Supplied material >>
____
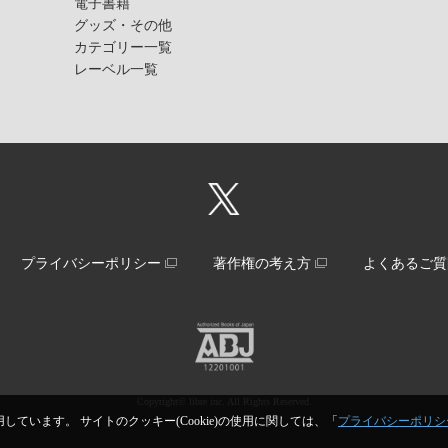
電子書籍
グッズ・その他
カテゴリー一覧
レーベル一覧
プライバシーポリシー
著作権の考え方
よくあるご質
Copyright© libre inc. All Rights Reserved.
しています。 サイトのクッキー(Cookie)の使用に関しては、「
プライバシーポリシ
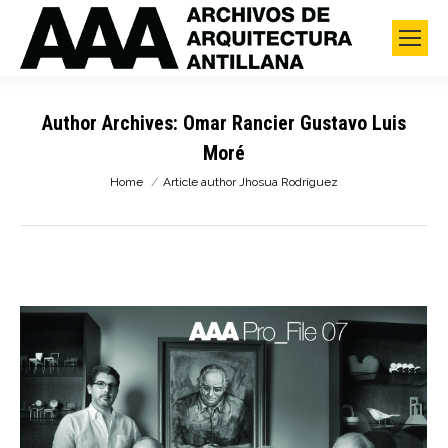
Author Archives:
Omar Rancier Gustavo Luis
Moré
You are here:
Home
Article author Jhosua Rodríguez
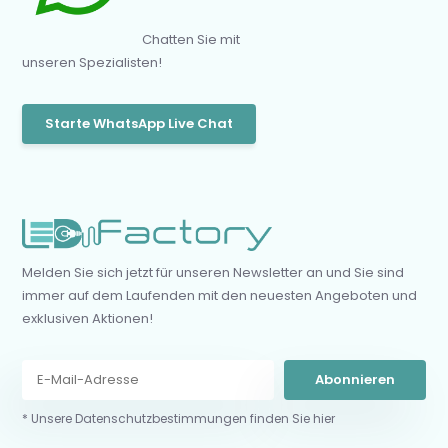
Chatten Sie mit
unseren Spezialisten!
Starte WhatsApp Live Chat
Melden Sie sich jetzt für unseren Newsletter an und Sie sind
immer auf dem Laufenden mit den neuesten Angeboten und
exklusiven Aktionen!
Abonnieren
* Unsere Datenschutzbestimmungen finden Sie hier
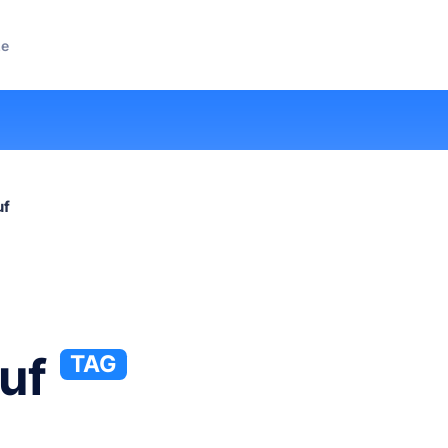
ze
uf
uf
TAG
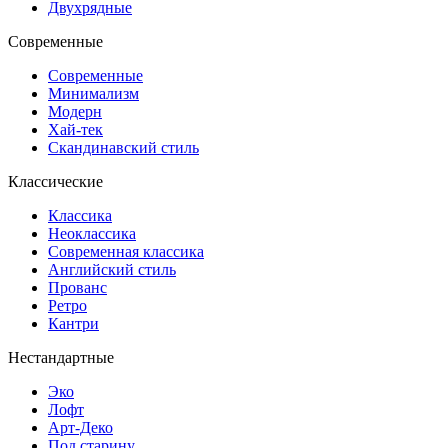
Двухрядные
Современные
Современные
Минимализм
Модерн
Хай-тек
Скандинавский стиль
Классические
Классика
Неоклассика
Современная классика
Английский стиль
Прованс
Ретро
Кантри
Нестандартные
Эко
Лофт
Арт-Деко
Под старину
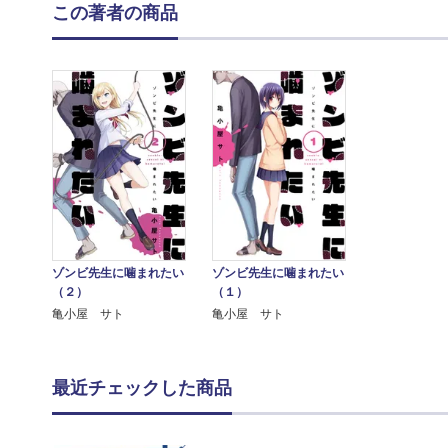
この著者の商品
ゾンビ先生に噛まれたい
ゾンビ先生に噛まれたい
（２）
（１）
亀小屋 サト
亀小屋 サト
最近チェックした商品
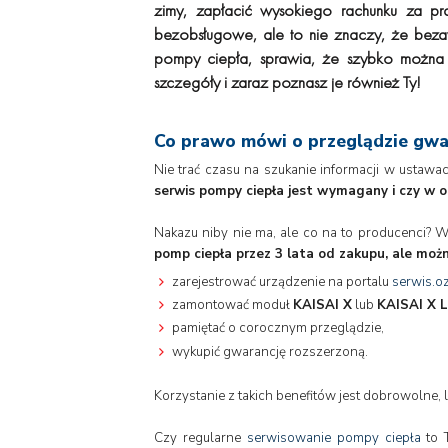
zimy, zapłacić wysokiego rachunku za prą
bezobsługowe, ale to nie znaczy, że beza
pompy ciepła, sprawia, że szybko można 
szczegóły i zaraz poznasz je również Ty!
Co prawo mówi o przeglądzie gwa
Nie trać czasu na szukanie informacji w ustawa
serwis pompy ciepła jest wymagany i czy w o
Nakazu niby nie ma, ale co na to producenci? 
pomp ciepła przez 3 lata od zakupu, ale moż
zarejestrować urządzenie na portalu
serwis.o
zamontować moduł
KAISAI X
lub
KAISAI X L
pamiętać o corocznym przeglądzie,
wykupić gwarancję rozszerzoną.
Korzystanie z takich benefitów jest dobrowolne
Czy regularne
serwisowanie pompy ciepła
to T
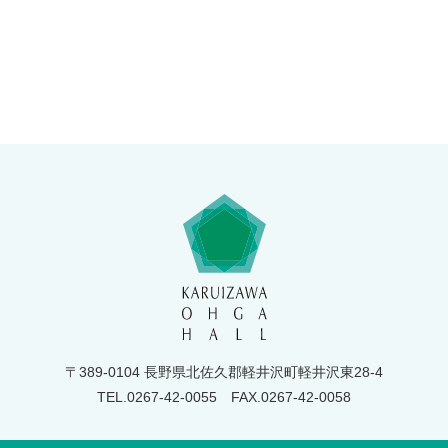
〒389-0104 長野県北佐久郡軽井沢町軽井沢東28-4
TEL.0267-42-0055
FAX.0267-42-0058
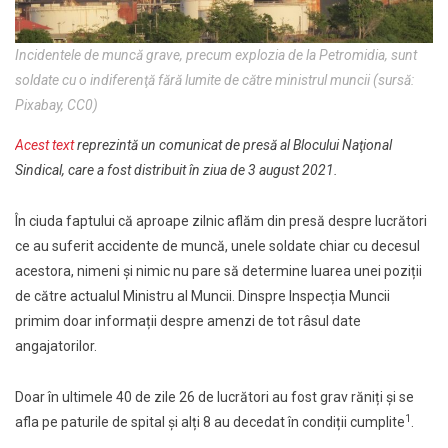
Incidentele de muncă grave, precum explozia de la Petromidia, sunt
soldate cu o indiferenţă fără lumite de către ministrul muncii (sursă:
Pixabay, CC0)
Acest text
reprezintă un comunicat de presă al Blocului Naţional
Sindical, care a fost distribuit în ziua de 3 august 2021.
În ciuda faptului că aproape zilnic aflăm din presă despre lucrători
ce au suferit accidente de muncă, unele soldate chiar cu decesul
acestora, nimeni și nimic nu pare să determine luarea unei poziții
de către actualul Ministru al Muncii. Dinspre Inspecția Muncii
primim doar informații despre amenzi de tot râsul date
angajatorilor.
Doar în ultimele 40 de zile 26 de lucrători au fost grav răniți și se
1
afla pe paturile de spital și alți 8 au decedat în condiții cumplite
.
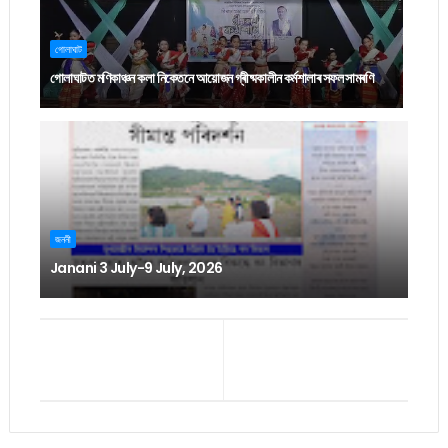
গোলাঘাট
গোলাঘাটত মণিকাঞ্চন কলা নিকেতনে আয়োজন গ্ৰীষ্মকালীন কৰ্মশালাৰ সফল সামৰণি
জননী
Janani 3 July-9 July, 2026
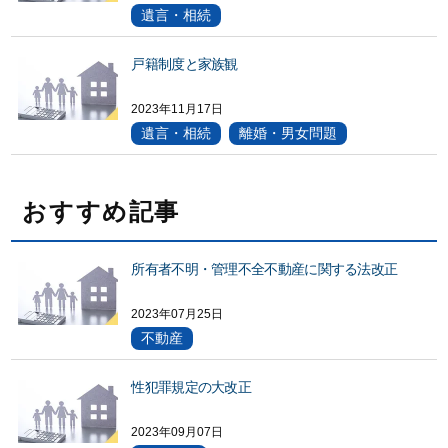
遺言・相続
戸籍制度と家族観
2023年11月17日
遺言・相続
離婚・男女問題
おすすめ記事
所有者不明・管理不全不動産に関する法改正
2023年07月25日
不動産
性犯罪規定の大改正
2023年09月07日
____
To do >> Your job is to copy every entry exactly. Omit the pictures.

Exercise result >>
電子書籍
グッズ・その他
カテゴリー一覧
レーベル一覧
プライバシーポリシー
著作権の考え方
よくあるご質
Copyright© libre inc. All Rights Reserved.
しています。 サイトのクッキー(Cookie)の使用に関しては、「
プライバシーポリシ
Author Archives:
Omar Rancier Gustavo Luis
Moré
You are here:
Home
Article author Jhosua Rodríguez
Chatten Sie mit
unseren Spezialisten!
Starte WhatsApp Live Chat
Melden Sie sich jetzt für unseren Newsletter an und Sie sind
immer auf dem Laufenden mit den neuesten Angeboten und
exklusiven Aktionen!
Abonnieren
* Unsere Datenschutzbestimmungen finden Sie hier
ze
uf
uf
TAG
Двухрядные
Современные
Современные
Минимализм
Модерн
Хай-тек
Скандинавский стиль
Классические
Классика
Неоклассика
Современная классика
Английский стиль
Прованс
Ретро
Кантри
Нестандартные
Эко
Лофт
Арт-Деко
Под старину
この著者の商品
ゾンビ先生に噛まれたい
ゾンビ先生に噛まれたい
（２）
（１）
亀小屋 サト
亀小屋 サト
最近チェックした商品
zimy, zapłacić wysokiego rachunku za prą
bezobsługowe, ale to nie znaczy, że beza
pompy ciepła, sprawia, że szybko można 
szczegóły i zaraz poznasz je również Ty!
Co prawo mówi o przeglądzie gwa
Nie trać czasu na szukanie informacji w ustawa
serwis pompy ciepła jest wymagany i czy w o
Nakazu niby nie ma, ale co na to producenci? 
pomp ciepła przez 3 lata od zakupu, ale moż
zarejestrować urządzenie na portalu
serwis.o
zamontować moduł
KAISAI X
lub
KAISAI X L
pamiętać o corocznym przeglądzie,
wykupić gwarancję rozszerzoną.
Korzystanie z takich benefitów jest dobrowolne
Czy regularne
serwisowanie pompy ciepła
to T
〒389-0104 長野県北佐久郡軽井沢町軽井沢東28-4
TEL.0267-42-0055
FAX.0267-42-0058
Incidentele de muncă grave, precum explozia de la Petromidia, sunt
soldate cu o indiferenţă fără lumite de către ministrul muncii (sursă:
Pixabay, CC0)
Acest text
reprezintă un comunicat de presă al Blocului Naţional
Sindical, care a fost distribuit în ziua de 3 august 2021.
În ciuda faptului că aproape zilnic aflăm din presă despre lucrători
ce au suferit accidente de muncă, unele soldate chiar cu decesul
acestora, nimeni și nimic nu pare să determine luarea unei poziții
de către actualul Ministru al Muncii. Dinspre Inspecția Muncii
primim doar informații despre amenzi de tot râsul date
angajatorilor.
Doar în ultimele 40 de zile 26 de lucrători au fost grav răniți și se
1
afla pe paturile de spital și alți 8 au decedat în condiții cumplite
.
গোলাঘাট
গোলাঘাটত মণিকাঞ্চন কলা নিকেতনে আয়োজন গ্ৰীষ্মকালীন কৰ্মশালাৰ সফল সামৰণি
জননী
Janani 3 July-9 July, 2026
遺言・相続
戸籍制度と家族観
2023年11月17日
遺言・相続
離婚・男女問題
おすすめ記事
所有者不明・管理不全不動産に関する法改正
2023年07月25日
不動産
性犯罪規定の大改正
2023年09月07日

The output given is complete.